The FCC denied an Austin couple’s petition to reconsider a $15,000 fine for operating an unlicensed radio station.

The move comes almost a year to the day when the FCC first investigated Walter and M. Rae Olenick for running what the FCC said was a pirate radio station.

On Aug. 12, 2013, in response to a complaint about a possible unlicensed station operating on 90.1 MHz, agents from the FCC Enforcement Bureau’s Houston office used direction-finding techniques to locate the source of radio frequency transmissions on the frequency 90.1 MHz.

The source was an antenna atop an approximately 50 feet tall tower mounted to the side of an apartment building in Austin.

Travis County Texas property records, indicated the apartment building was owned by the Olenicks. 

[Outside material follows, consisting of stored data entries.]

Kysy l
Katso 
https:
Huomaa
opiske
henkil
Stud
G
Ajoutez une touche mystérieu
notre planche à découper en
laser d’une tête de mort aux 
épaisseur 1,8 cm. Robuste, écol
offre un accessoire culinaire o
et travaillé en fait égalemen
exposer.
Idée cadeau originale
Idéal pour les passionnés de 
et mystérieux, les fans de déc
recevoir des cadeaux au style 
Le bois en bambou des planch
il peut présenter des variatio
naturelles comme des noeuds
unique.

The agents observed a coaxial cable running from the antenna into a room believed to be a non-residential room, such as a utility or maintenance room.

The agents also observed a vehicle, later determined to be registered to Mrs. Olenick, with a bumper sticker stating “Liberty 90.1 FM,” parked in front of the apartment building while the station was on the air. 

The agents conducted field strength measurements and determined that the signal on 90.1 MHz exceeded the limits for operation under Part 15 of the FCC’s rules and therefore required a license. 

The Houston FCC field office issued a warning letter, which advised the Olenicks that the operation of an unlicensed radio station on the frequency 90.1 MHz from their property violated federal law.

The Olenicks replied that they did not deny that they owned the apartment building or operated an unlicensed radio station from the apartment building.  

The letter went on to say they did not consider themselves subject to the laws of the United States, because they stated they expect any future communications to come from the International Bureau only after a “treaty” to which they are “signators” is signed.

On Nov. 19, 2013, agents from the Houston Office again used direction-finding techniques and confirmed that the unlicensed station on 90.1 MHz was still in operation from the antenna mounted atop a tower attached to the Olenick’s apartment building.

FCC documents said “contrary to the Olenicks’ assertion, the commission does not lack jurisdiction over the use of radio transmitting equipment within the State of Texas.” 

The FCC’s base forfeiture amount for operations without an instrument of authorization for the service is $10,000.

An additional $5,000 was added to the fine because the couple ignored FCC’s warnings to cease operations.

This latest move by the FCC comes after the Olenicks filed a motion to reconsider the $15,000 fine.